Atrial flutter is the most common sustained cardiac arrhythmia after atrial fibrillation. Similar to atrial fibrillation there is a significantly increased risk of stroke due to the formation of blood clots in the left atrium.
In typical atrial flutter, the excitation front circles around the tricuspid valve (three-leaved valve) between the right atrium and right ventricle. Less common forms occur after heart surgery or catheter interventions. In these cases, the excitation usually circles around scar tissue.
The aim of medical treatment is to lower the heart rate and to protect against stroke.
There are currently no medications available that can safely and effectively restore the heart rhythm or prevent atrial flutter. Ablation therapy is therefore also used to treat this condition, and it can be performed with a high degree of safety and effectiveness (90%).

Atrial fibrillation

Atrial fibrillation has only been in the public eye since the beginning of the 1980s. The link between stroke and this cardiac arrhythmia has therefore only been known for a short time.

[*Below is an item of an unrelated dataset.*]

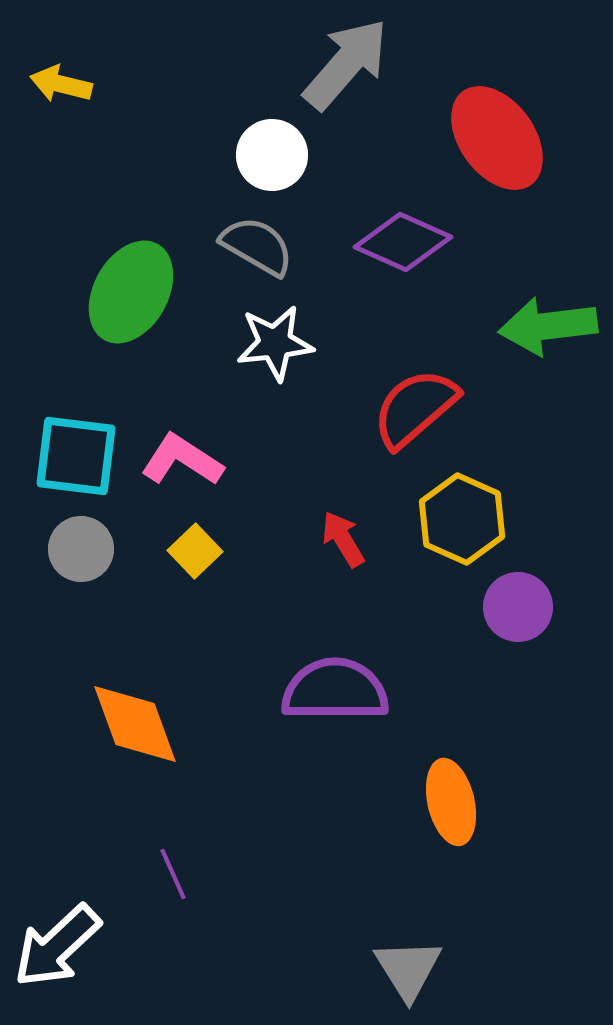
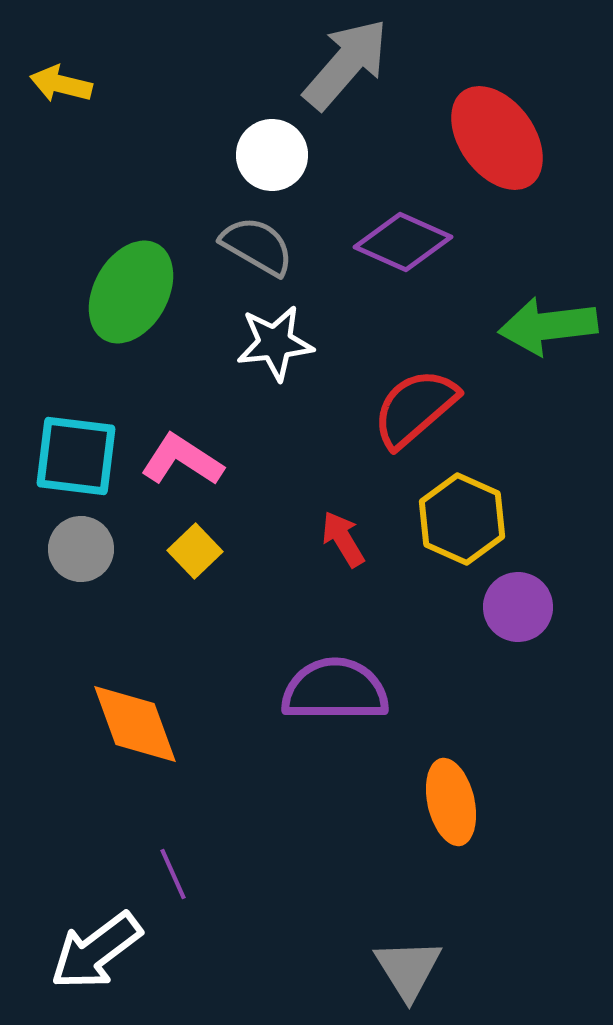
white arrow: moved 39 px right, 5 px down; rotated 6 degrees clockwise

Thanks to the consistent inhibition of blood clotting, the stroke rate and thus mortality from this by far the most common cardiac arrhythmia has been dramatically reduced. Drug treatment and, in particular, interventional treatment with catheter ablation can effectively prevent the arrhythmia.

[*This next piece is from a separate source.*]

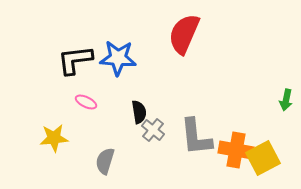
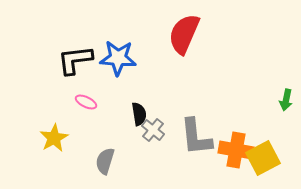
black semicircle: moved 2 px down
yellow star: rotated 24 degrees counterclockwise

Nevertheless, atrial fibrillation with its epidemiological dimension (1-2% of the population suffer from this arrhythmia) remains a major challenge of our time – for the affected patients and their relatives, but also for the health care systems.

Atrial fibrillation is not harmless. Recent studies show that atrial fibrillation not only reduces quality of life, but can also lead to heart failure, dementia and, statistically, an earlier death.

Therefore, treatment of atrial fibrillation is indicated at an early stage, even in apparently asymptomatic or low-symptom forms.

Our brochure “Living with Atrial Fibrillation” provides more information on the development, symptoms, progression and basic treatment of this heart rhythm disorder.

Depending on the individual risk of stroke, anticoagulation is the basic treatment for atrial fibrillation and serves to prevent blood clots from forming in the left atrium. These clots can form in a pouch-like bulge in the left atrium, known as the atrial appendage, when the pumping function is severely restricted by atrial fibrillation.
The high frequency of electrical activity (up to 450/min and more) of the atria during atrial fibrillation practically brings the mechanical contraction to a standstill.
Drug treatment can be supplemented with conduction-delaying medications such as beta blockers, especially at an increased baseline frequency above 100/min. The actual antiarrhythmic drugs used to prevent atrial fibrillation are only partially effective or have a high side effect profile in most forms of atrial fibrillation.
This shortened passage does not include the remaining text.